[Dataset records Boundary: Start]
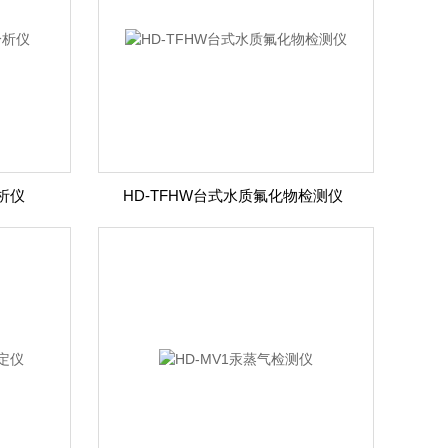
析仪
HD-TFHW台式水质氟化物检测仪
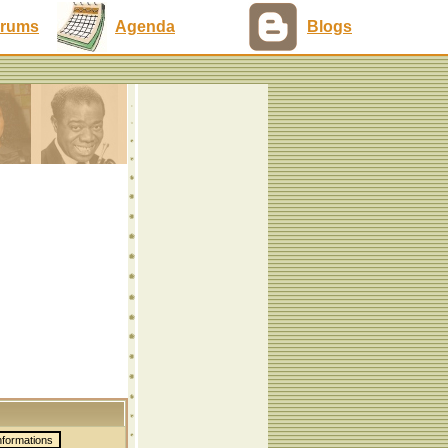
rums
Agenda
Blogs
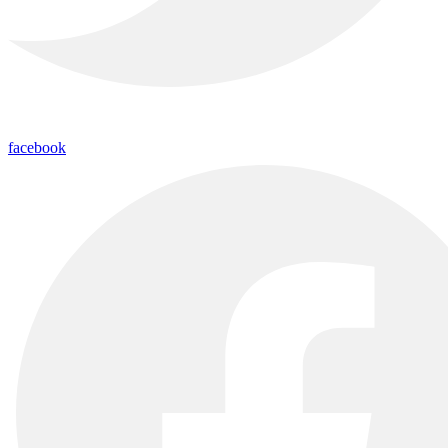
facebook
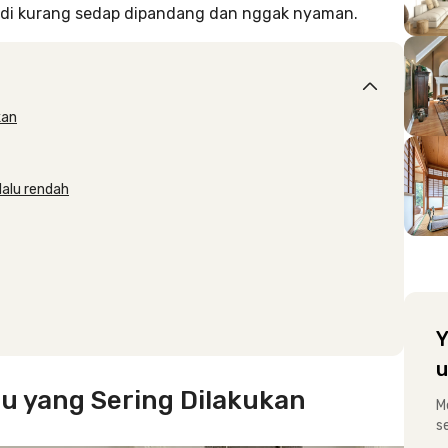
adi kurang sedap dipandang dan nggak nyaman.
kan
lalu rendah
Y
u
 yang Sering Dilakukan
M
s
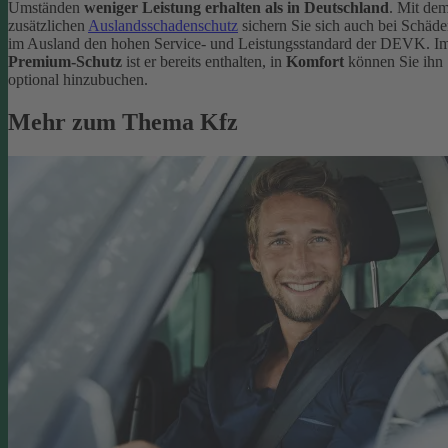
Umständen
weniger Leistung erhalten als in Deutschland
. Mit de
zusätzlichen
Auslandsschadenschutz
sichern Sie sich auch bei Schäd
im Ausland den hohen Service- und Leistungsstandard der DEVK. I
Premium-Schutz
ist er bereits enthalten, in
Komfort
können Sie ihn
optional hinzubuchen.
Mehr zum Thema Kfz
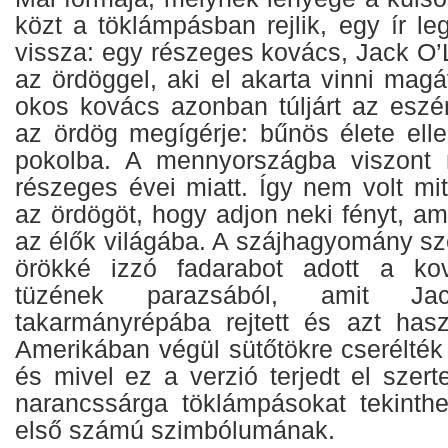
közt a töklámpásban rejlik, egy ír l
vissza: egy részeges kovács, Jack O’L
az ördöggel, aki el akarta vinni mag
okos kovács azonban túljárt az eszén
az ördög megígérje: bűnös élete ell
pokolba. A mennyországba viszont
részeges évei miatt. Így nem volt mi
az ördögöt, hogy adjon neki fényt, ami
az élők világába. A szájhagyomány sz
örökké izzó fadarabot adott a ko
tüzének parazsából, amit Ja
takarmányrépába rejtett és azt has
Amerikában végül sütőtökre cserélték
és mivel ez a verzió terjedt el szer
narancssárga töklámpásokat tekinth
első számú szimbólumának.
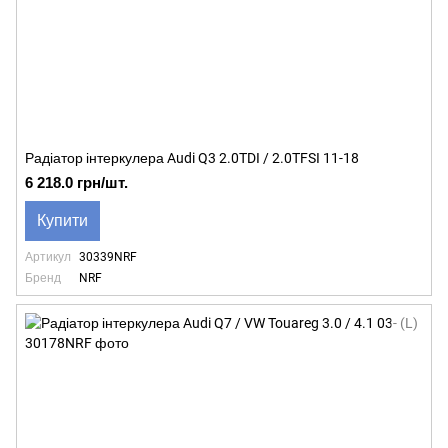
Радіатор інтеркулера Audi Q3 2.0TDI / 2.0TFSI 11-18
6 218.0 грн/шт.
Купити
Артикул
30339NRF
Бренд
NRF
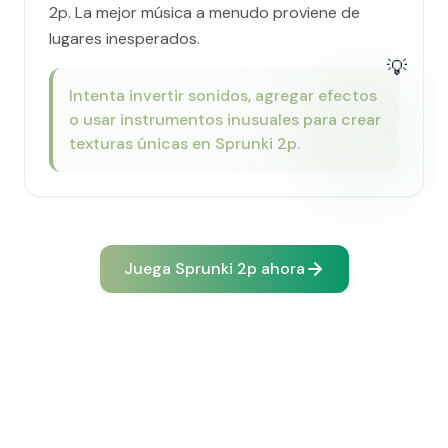
2p. La mejor música a menudo proviene de
lugares inesperados.
💡
Intenta invertir sonidos, agregar efectos
o usar instrumentos inusuales para crear
texturas únicas en Sprunki 2p.
Juega Sprunki 2p ahora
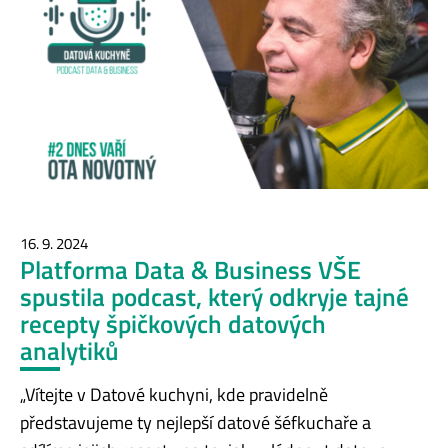
16. 9. 2024
Platforma Data & Business VŠE
spustila podcast, který odkryje tajné
recepty špičkových datových
analytiků
„Vítejte v Datové kuchyni, kde pravidelně
představujeme ty nejlepší datové šéfkuchaře a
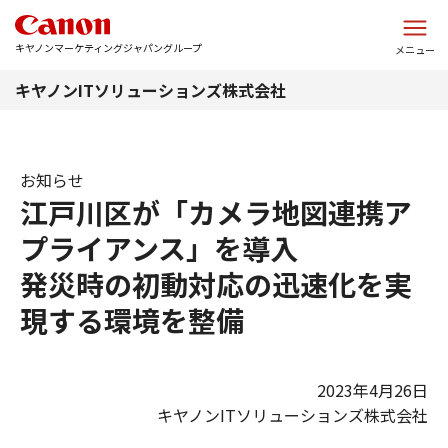
このページの本文へ
キヤノンマーケティングジャパングループ
メニュー
キヤノンITソリューションズ株式会社
お知らせ
江戸川区が「カメラ地図連携ア
プライアンス」を導入
発災時の初動対応の迅速化を実
現する環境を整備
2023年4月26日
キヤノンITソリューションズ株式会社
[Dataset records Boundary: End]
Your assignment. In the data above, count the lines where the word "részeges" appears; reply with the number only.

Finished task. 2